News In Brief

US allies in NATO's top policy council appeared likely to offer only "substantive consultations" over the plan for a national missile defense proposed by President Bush. At a meeting in Budapest, Hungary, France and Germany led in resisting a more enthusiastic wording and in refusing to portray the possibility of a missile attack as a common threat to the alliance. A communique, however, omitted any mention of the 1972 Anti-Ballistic Missile Treaty, which the Bush administration wants to scrap or at least heavily modify.

"With great pleasure," the military ruler of Pakistan formally accepted an invitation from rival India for a visit to New Delhi to discuss the Kashmir dispute and other bilateral issues. It was not immediately clear when the talks between Gen. Pervez Musharraf and Indian Prime Minister Atal Behari Vajpayee would be held. But Indian Foreign Minister Jaswant Singh dampened hopes for a breakthrough on Kashmir, calling the dispute "a domestic issue" and relations with Pakistan "an international issue."

The 20 American and Filipino hostages seized Sunday by Muslim rebels in the southern Philippines will be executed en masse if government forces attempt the all-out assault ordered by President Gloria Macapagal Arroyo, a spokesman vowed. The Abu Sayyaf movement beheaded two hostages after an almost identical kidnapping last year and killed a Roman Catholic priest as army troops were moving in for a rescue attempt. The rebels have yet to issue a demand for release of the new hostages, although they traded some of those taken last year for millions of dollars in ransom. Arroyo ordered a news blackout and has refused to negotiate with the guerrillas.
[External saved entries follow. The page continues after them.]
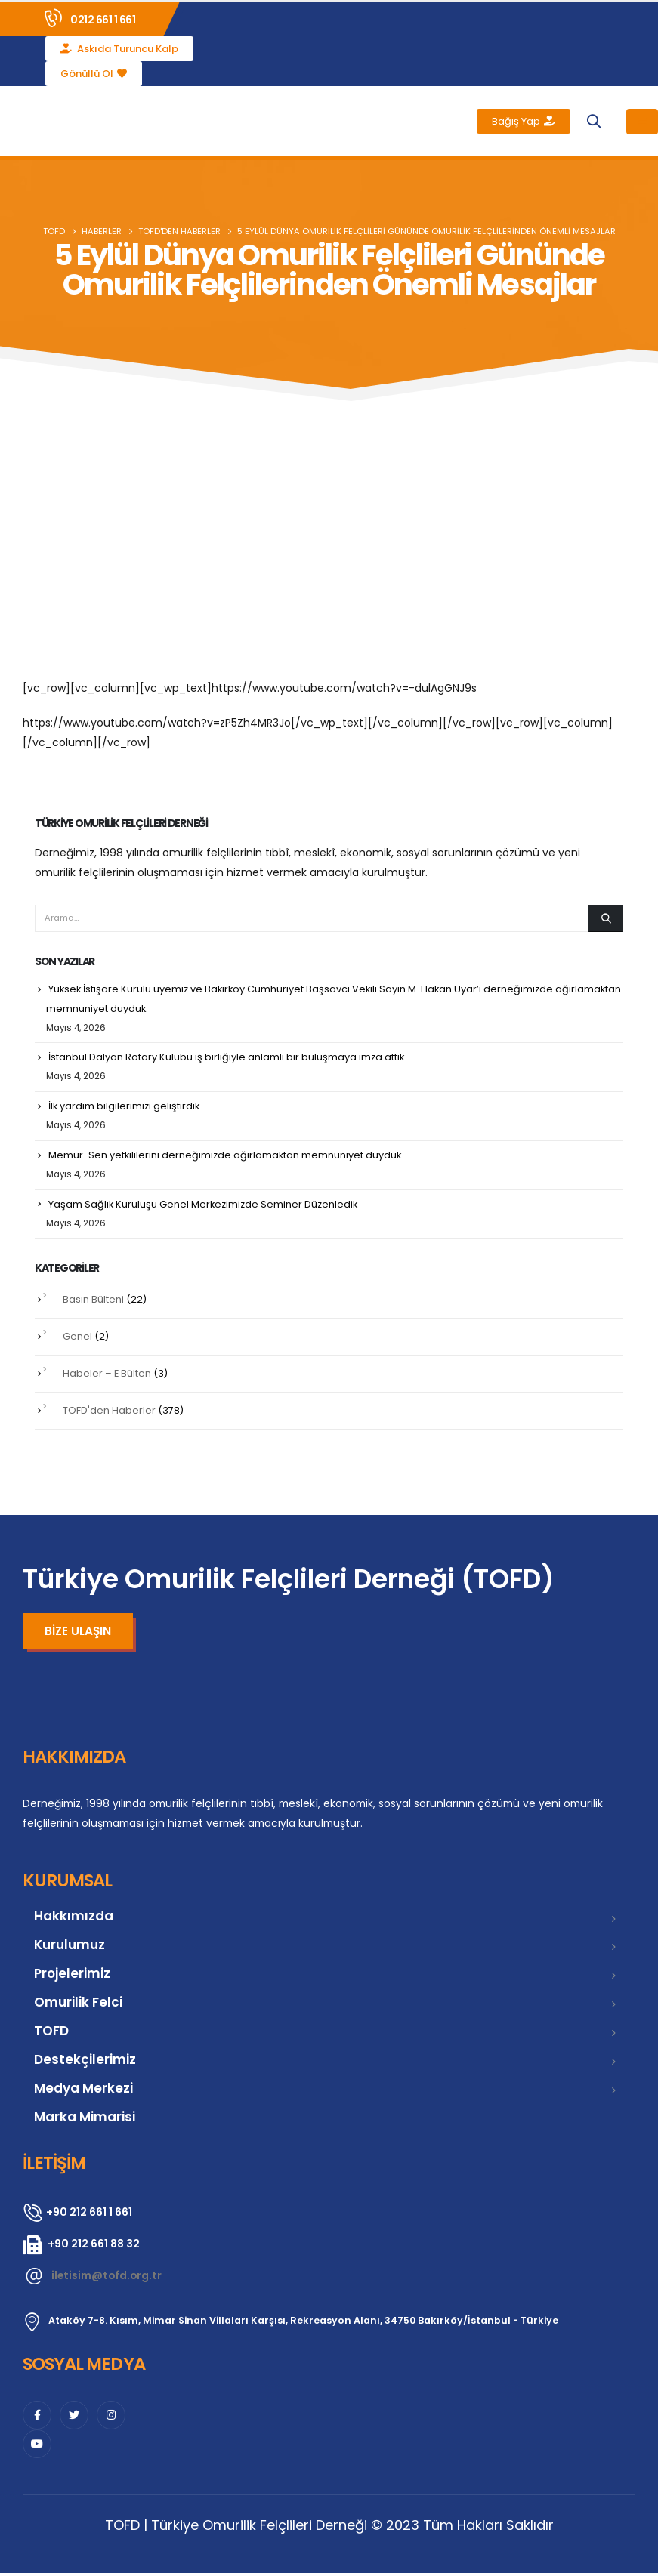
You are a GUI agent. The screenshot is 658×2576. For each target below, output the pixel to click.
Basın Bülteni (93, 1302)
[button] (593, 121)
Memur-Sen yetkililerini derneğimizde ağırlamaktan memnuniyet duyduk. (227, 1156)
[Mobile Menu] (642, 121)
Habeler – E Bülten (107, 1376)
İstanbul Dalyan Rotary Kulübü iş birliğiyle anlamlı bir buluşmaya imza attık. (228, 1057)
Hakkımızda (73, 1919)
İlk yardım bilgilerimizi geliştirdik (125, 1107)
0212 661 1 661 (102, 19)
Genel (77, 1339)
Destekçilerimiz (85, 2062)
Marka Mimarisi (84, 2120)
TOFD (51, 2034)
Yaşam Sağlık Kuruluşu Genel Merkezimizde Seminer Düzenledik (205, 1206)
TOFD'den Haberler (109, 1413)
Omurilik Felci (78, 2005)
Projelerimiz (72, 1976)
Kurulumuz (69, 1948)
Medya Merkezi (83, 2091)
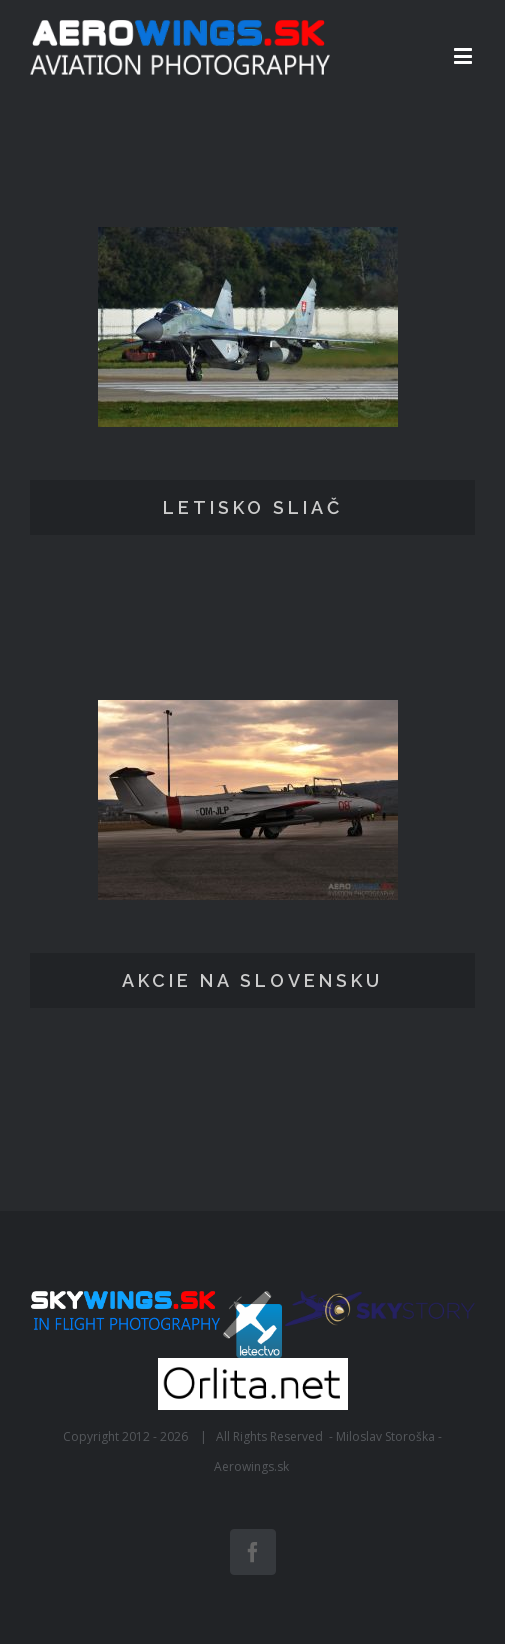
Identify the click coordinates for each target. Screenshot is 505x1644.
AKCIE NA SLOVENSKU (252, 980)
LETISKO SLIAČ (253, 507)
The damaged US Navy surveillance plane held since April 1 at a Chinese military base will be airlifted out in pieces, under an agreement between the two governments, reports said. No time frame was announced. But the Foreign Ministry in Beijing said the ordeal should be a "lesson" to the US to cease surveillance flights off the Chinese coast. China also rejected a US request for a Navy minesweeper to make a "routine port call" at Hong Kong beginning June 28.
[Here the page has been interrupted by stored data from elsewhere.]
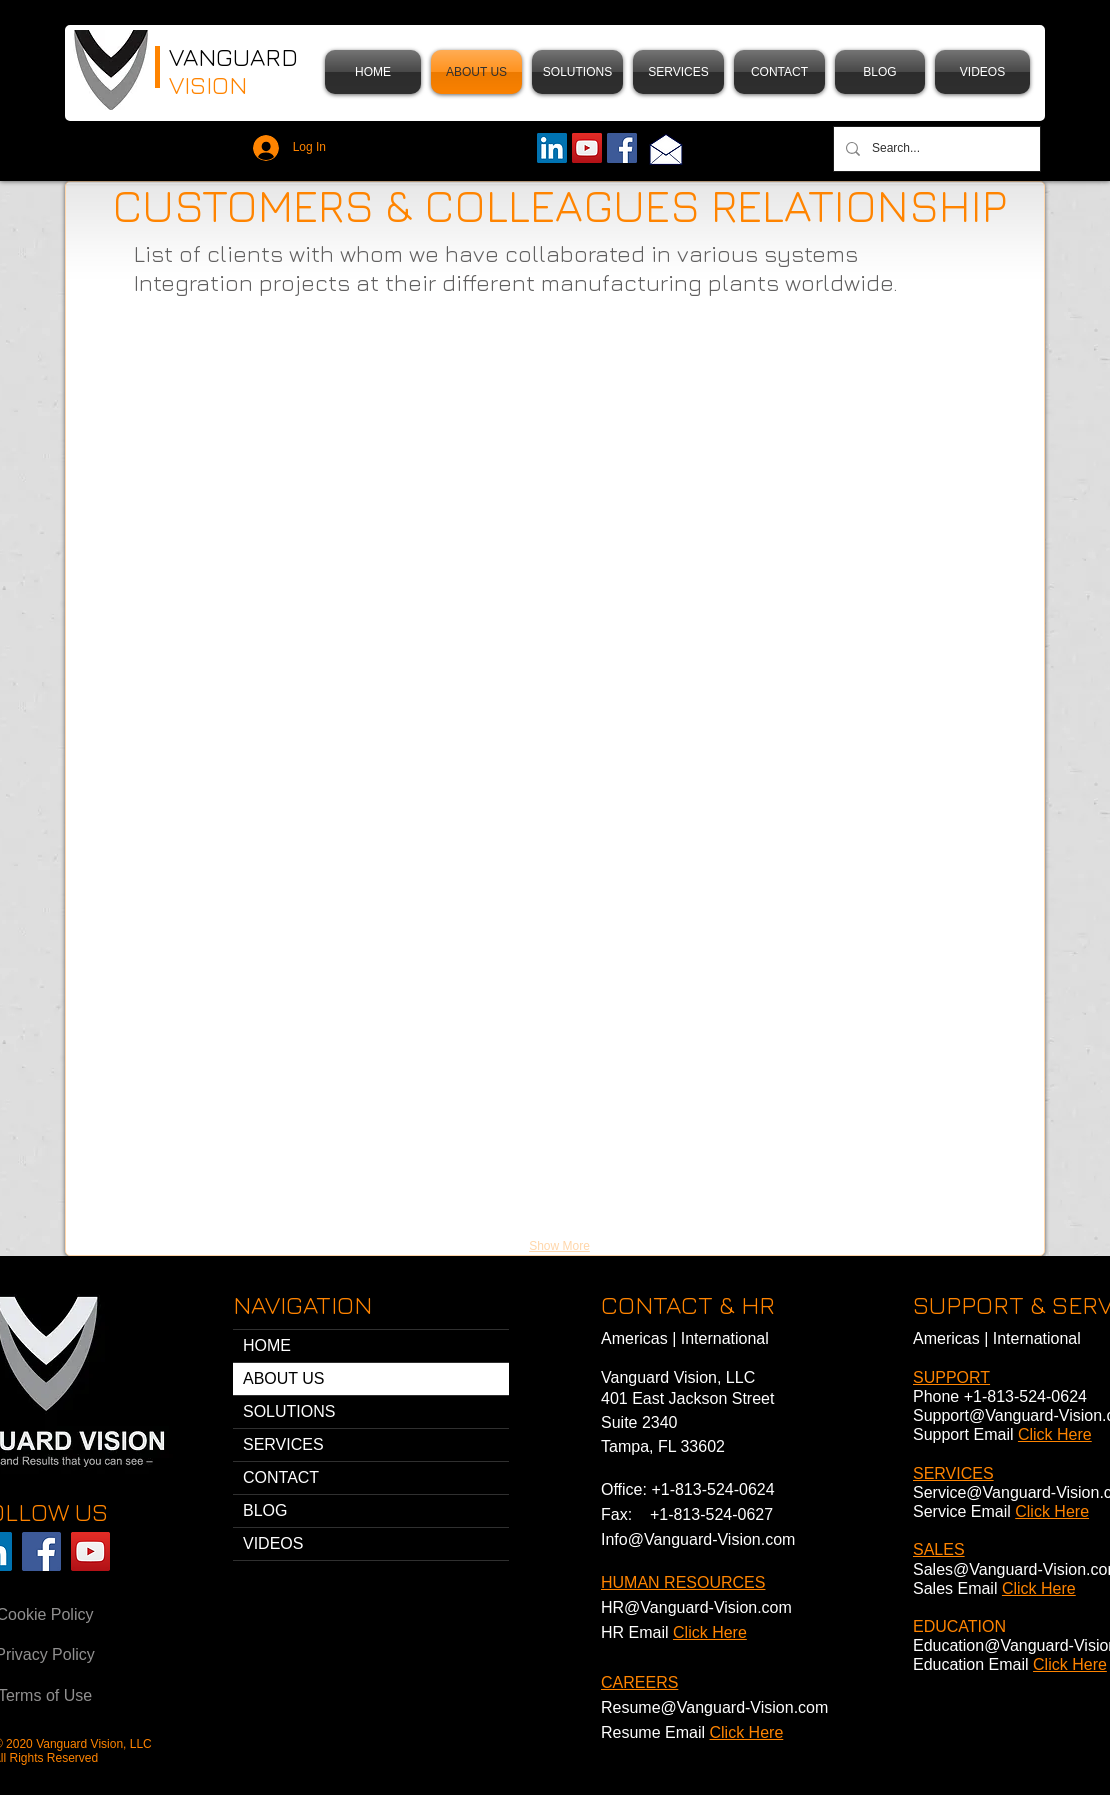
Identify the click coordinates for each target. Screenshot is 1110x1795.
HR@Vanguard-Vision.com (696, 1607)
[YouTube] (587, 148)
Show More (559, 1246)
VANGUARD (233, 56)
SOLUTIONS (289, 1411)
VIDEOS (273, 1543)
Frightened residents were streaming from the southern end of Bangui, the capital of the Central African Republic as government troops hunted the mutinous soldiers blamed for a coup attempt against President Ange-Felix Patasse. Reports said three suspects were killed, bringing the casualty count in two days of violence to at least 20. A dawn-to-dusk curfew was in force, businesses and schools were closed, and the state radio station was off the air.